People Counting (Over Time)
Overview
People counting over time involves detecting and tracking different persons, and incrementing the count when a new person appears. This use case can reduce dependency on manual counting, and be applied to areas such as retail analytics, queue management, or occupancy monitoring.
Our solution automatically detects, tracks and counts people over time. This is explained in the How It Works section.
Demo
To try our solution on your own computer, install and run PeekingDuck with the configuration file people_counting_over_time.yml as shown:
Terminal Session
You may like to try it on this sample video.
How It Works
People counting over time comprises three main components:
Human detection,
Appearance embedding tracking, and
Incrementing the count.
1. Human Detection
We use an open source detection model known as JDE to detect persons. JDE has been trained on pedestrian detection and person search datasets. This allows the application to identify the locations of persons in a video feed. Each of these locations is represented as a pair of x, y coordinates in the form \([x_1, y_1, x_2, y_2]\), where \((x_1, y_1)\) is the top left corner of the bounding box, and \((x_2, y_2)\) is the bottom right. These are used to form the bounding box of each person detected. For more information on how to adjust the JDE node, check out the JDE configurable parameters.

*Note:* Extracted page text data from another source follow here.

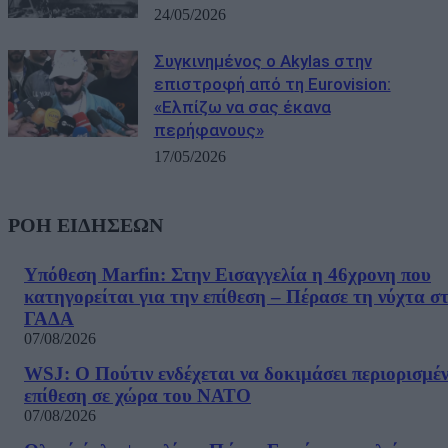
24/05/2026
Συγκινημένος ο Akylas στην
επιστροφή από τη Eurovision:
«Ελπίζω να σας έκανα
περήφανους»
17/05/2026
ΡΟΗ ΕΙΔΗΣΕΩΝ
Υπόθεση Marfin: Στην Εισαγγελία η 46χρονη που
κατηγορείται για την επίθεση – Πέρασε τη νύχτα σ
ΓΑΔΑ
07/08/2026
WSJ: Ο Πούτιν ενδέχεται να δοκιμάσει περιορισμέ
επίθεση σε χώρα του ΝΑΤΟ
07/08/2026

2. Appearance Embedding Tracking
To learn appearance embeddings for tracking, a metric learning algorithm with triplet loss is used. Observations are assigned to tracklets using the Hungarian algorithm. The Kalman filter is used to smooth the trajectories and predict the locations of previous tracklets in the current frame. The model outputs an ID for each detection based on the appearance embedding learned.
3. Incrementing the Count
Monotonically increasing integer IDs beginning from 0 are assigned to new unique persons. For example, the first tracked person is assigned an ID of 0, the second tracked person is assigned an ID of 1, and so on. Thus the total number of unique persons that have appeared in the entire duration is simply the cumulative maximum.
Nodes Used
These are the nodes used in the earlier demo (also in people_counting_over_time.yml):
nodes:
- input.visual:
source: <path/to/video with people>
- model.jde
- dabble.statistics:
maximum: obj_attrs["ids"]
- draw.bbox
- draw.tag:
show: ["ids"]
- draw.legend:
show: ["cum_max"]
- output.screen
1. JDE Node
This node employs a single network to simultaneously output detection results and the corresponding appearance embeddings of the detected boxes. Therefore JDE stands for Joint Detection and Embedding. Please take a look at the benchmarks of object tracking models that are included in PeekingDuck if you would like to use a different model or model type better suited to your use case.
2. Statistics Node
The dabble.statistics
node retrieves the maximum detected ID for each frame. If the ID
exceeds the previous maximum, the cum_max (cumulative maximum) is updated. As monotonically
increasing integer IDs beginning from 0 are assigned to new unique persons, the maximum ID is
equal to the total number of unique persons over time.
3. Adjusting Nodes
With regard to the model.jde
node, some common behaviors that you might want to adjust are:
iou_threshold
: Specifies the threshold value for Intersection over Union of detections (default = 0.5).score_threshold
: Specifies the threshold values for the detection confidence (default = 0.5). You may want to lower this value to increase the number of detections.nms_threshold
: Specifies the threshold value for non-maximal suppression (default = 0.4). You may want to lower this value to increase the number of detections.min_box_area
: Specifies the minimum value for area of detected bounding box. Calculated by \(width \times height\) (default = 200).track_buffer
: Specifies the threshold to remove track if track is lost for more frames than this value (default = 30).
Counting People Within Zones
It is possible to extend this use case with the Zone Counting use case. For example, if a CCTV footage shows the entrance of a mall as well as a road, and we are only interested to apply people counting to the mall entrance, we could split the video into 2 different zones and only count the people within the chosen zone. An example of how this can be done is given in the Tracking People within a Zone tutorial.